Oh Mega!! I am sorry about AF. Like Niki said, I am sure before Friday I will be right there with you both. Niki both of my dearest friends are pregnant right now with their 3rd!! One of them had trouble w/ her last, and had to take Clomid, and had to do it again for this one..I was on my 2nd cycle, her the 1st cycle...Of course, she got pregnant right away! It is really hard and I too wish I had a better attitude sometimes and more like Mega. I think it helps really not only to feel better, but overall.
Mega, can I ask you some questions about your IUI ? So you are on Clomid and doing IUI ? Did you already know Clomid alone wouldnt work for you? My OB will only do 3 rounds and then will refer me out to a RE (I am actually happy about that, I dont want to waste more time) and wondering what would be next for me. We have slight morpholgy issues w/ DH but his count is so high, my OB doesnt seem very worried about...Just wondering what your experience has been ? Niki, maybe you will be like my girlfriend and be one of the lucky ones and get pregnant your 1st cycle of Clomid. Its worked for my girlfriend the 1st month twice in a row now!

 

Niki - November 9

Thanks for your positive attitude. Today is d day for me, af will be arriving at any moment today, or suppose to anyway. I keep thinking that i have started so i have gone to the restroom about 100 times already today. But i guess some of my hormones have returned to normal because i am not quite as emotional as i have been the last few days.
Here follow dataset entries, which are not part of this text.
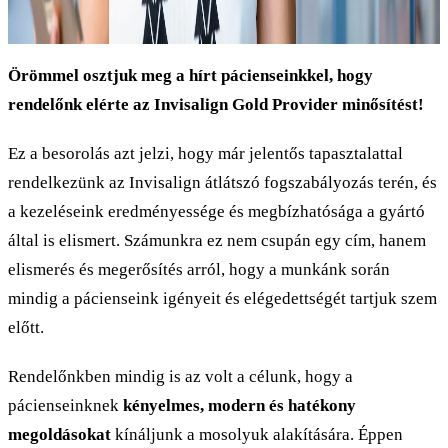
Örömmel osztjuk meg a hírt pácienseinkkel, hogy
rendelőnk elérte az Invisalign Gold Provider minősítést!
Ez a besorolás azt jelzi, hogy már jelentős tapasztalattal
rendelkezünk az Invisalign átlátszó fogszabályozás terén, és
a kezeléseink eredményessége és megbízhatósága a gyártó
által is elismert. Számunkra ez nem csupán egy cím, hanem
elismerés és megerősítés arról, hogy a munkánk során
mindig a pácienseink igényeit és elégedettségét tartjuk szem
előtt.
Rendelőnkben mindig is az volt a célunk, hogy a
pácienseinknek
kényelmes, modern és hatékony
megoldásokat
kínáljunk a mosolyuk alakítására. Éppen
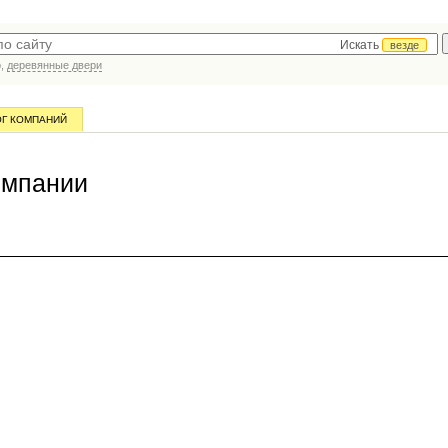
Искать
везде
р,
деревянные двери
ОГ КОМПАНИЙ
омпании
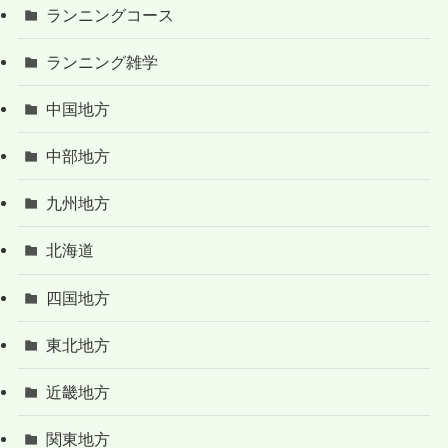
ランニングコース
ランニング雑学
中国地方
中部地方
九州地方
北海道
四国地方
東北地方
近畿地方
関東地方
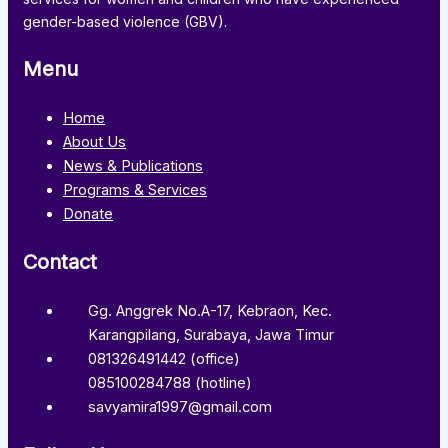
gender-based violence (GBV).
Menu
Home
About Us
News & Publications
Programs & Services
Donate
Contact
Gg. Anggrek No.A-17, Kebraon, Kec.
Karangpilang, Surabaya, Jawa Timur
081326491442 (office)
085100284788 (hotline)
savyamira1997@gmail.com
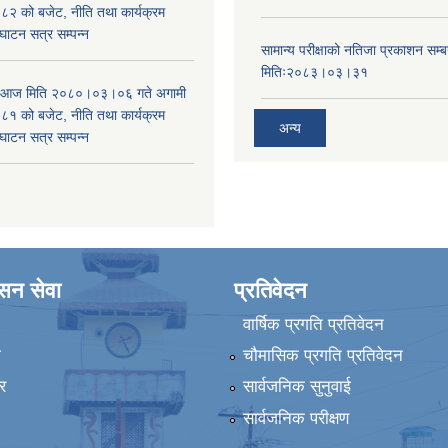
 को बजेट, नीति तथा कार्यक्रम
घाटन सत्र सम्पन्न
सामान्य परीक्षाको नतिजा प्रकाशन सम्ब
मितिः२०८३।०३।३१
ा आज मिति २०८०।०३।०६ गते अगामी
 को बजेट, नीति तथा कार्यक्रम
अन्य
घाटन सत्र सम्पन्न
ासन सेवा
प्रतिवेदन
वार्षिक प्रगति प्रतिवेदन
ा
चौमासिक प्रगति प्रतिवेदन
र
सार्वजनिक सुनुवाई
सार्वजनिक परीक्षण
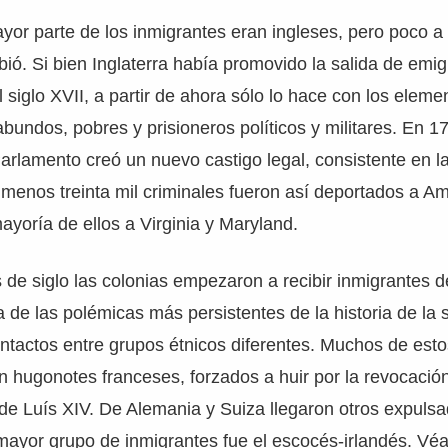
yor parte de los inmigrantes eran ingleses, pero poco a
ó. Si bien Inglaterra había promovido la salida de emi
 siglo XVII, a partir de ahora sólo lo hace con los eleme
bundos, pobres y prisioneros políticos y militares. En 1
 Parlamento creó un nuevo castigo legal, consistente en l
enos treinta mil criminales fueron así deportados a Am
 mayoría de ellos a Virginia y Maryland.
s de siglo las colonias empezaron a recibir inmigrantes d
a de las polémicas más persistentes de la historia de la
ntactos entre grupos étnicos diferentes. Muchos de est
n hugonotes franceses, forzados a huir por la revocación
de Luís XIV. De Alemania y Suiza llegaron otros expulsa
 mayor grupo de inmigrantes fue el escocés-irlandés. V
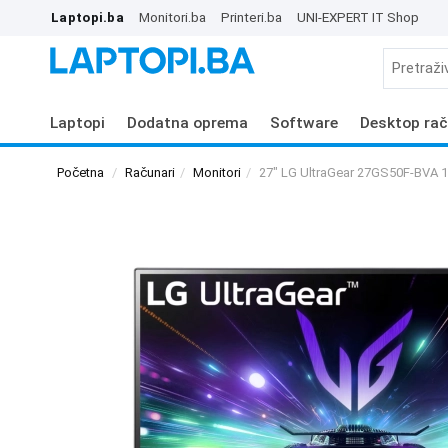
Laptopi.ba
Monitori.ba
Printeri.ba
UNI-EXPERT IT Shop
Laptopi
Dodatna oprema
Software
Desktop rač
Početna
Računari
Monitori
27" LG UltraGear 27GS50F-BVA 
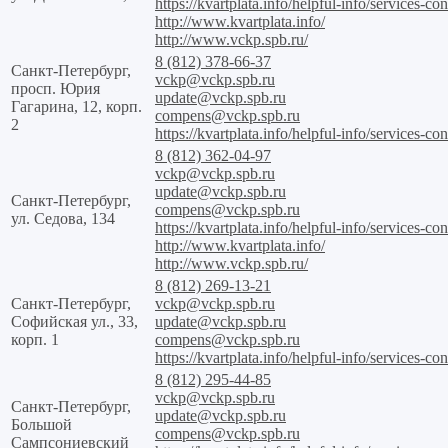
https://kvartplata.info/helpful-info/services-con
http://www.kvartplata.info/
http://www.vckp.spb.ru/
8 (812) 378-66-37
Санкт-Петербург,
vckp@vckp.spb.ru
просп. Юрия
update@vckp.spb.ru
Гагарина, 12, корп.
compens@vckp.spb.ru
2
https://kvartplata.info/helpful-info/services-con
8 (812) 362-04-97
vckp@vckp.spb.ru
update@vckp.spb.ru
Санкт-Петербург,
compens@vckp.spb.ru
ул. Седова, 134
https://kvartplata.info/helpful-info/services-con
http://www.kvartplata.info/
http://www.vckp.spb.ru/
8 (812) 269-13-21
Санкт-Петербург,
vckp@vckp.spb.ru
Софийская ул., 33,
update@vckp.spb.ru
корп. 1
compens@vckp.spb.ru
https://kvartplata.info/helpful-info/services-con
8 (812) 295-44-85
vckp@vckp.spb.ru
Санкт-Петербург,
update@vckp.spb.ru
Большой
compens@vckp.spb.ru
Сампсониевский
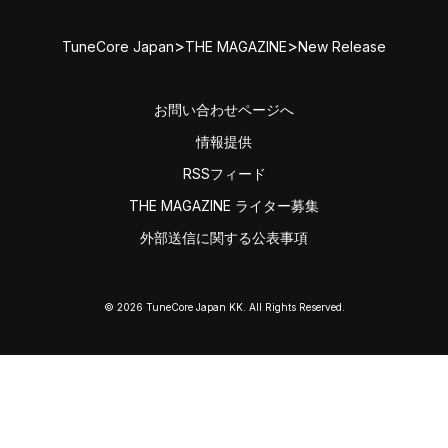
>
>
TuneCore Japan
THE MAGAZINE
New Release
お問い合わせページへ
情報提供
RSSフィード
THE MAGAZINE ライター募集
外部送信に関する公表事項
© 2026 TuneCore Japan KK. All Rights Reserved.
I hope and pray that this cycle of clomid will work, not only for me but for you two too.

 

Judi - November 9

Niki, try to keep your hopes up. After my first IUI, the doctor told me to test 13 days later. The night before, I had the exact same cramps and feelings that I always get right before AF. I cried for an hour because I was so upset. The next morning I tested, as instructed, and it was positive!! It is very, very common to have AF-like cramps even if you're pregnant. In fact, I had them for a few weeks afterward. I don't want to give you false hope in case AF does arrive, but the cramps that you're having don't mean for certain that it will.

 

Niki - November 9

Judi- Thank you so much for your post. That was something that i needed to hear. Im not getting my hopes up but that is nice to hear so that when i get those cramp feelings maybe i wont jump strait to the conclusion that af is on her way.

 

CC - November 9

Niki-I hope no AF for you today!! Please let us know. If you make it through the day without it, then you still have a chance. I have head what Judi said a lot (thanks Judi)..I also had a ton of cramping this cycle, so that still makes me hopeful, but I am dry as a bone and that seems to go against what I have read everywhere about the creamy/lotion like cm. I have had some here and there, but not much to speak of. Today is cd 28 for me and I O'd on cd 15 w/ the Clomid so I am due anytime from today on..I am thinking today because my O was early for me this month, and earlier then last month on my 1st round of Clomid. I am TRYING to remain hopeful but its so much easier to think you arent. I dream of the day I can say I have a BFP! I'll keep you in my thoughts today Niki and pray AF misses your house today!

 

CC - November 10

Niki, did AF miss you yesterday?! I hope so!!

 

Judi - November 11

CC, did AFarrive for you yet? Don't worry too much about your lack of creamy CM...I didn't have any after conceiving. That was another reason that I was sure I wasn't pregnant the night before I tested. Niki, how about you?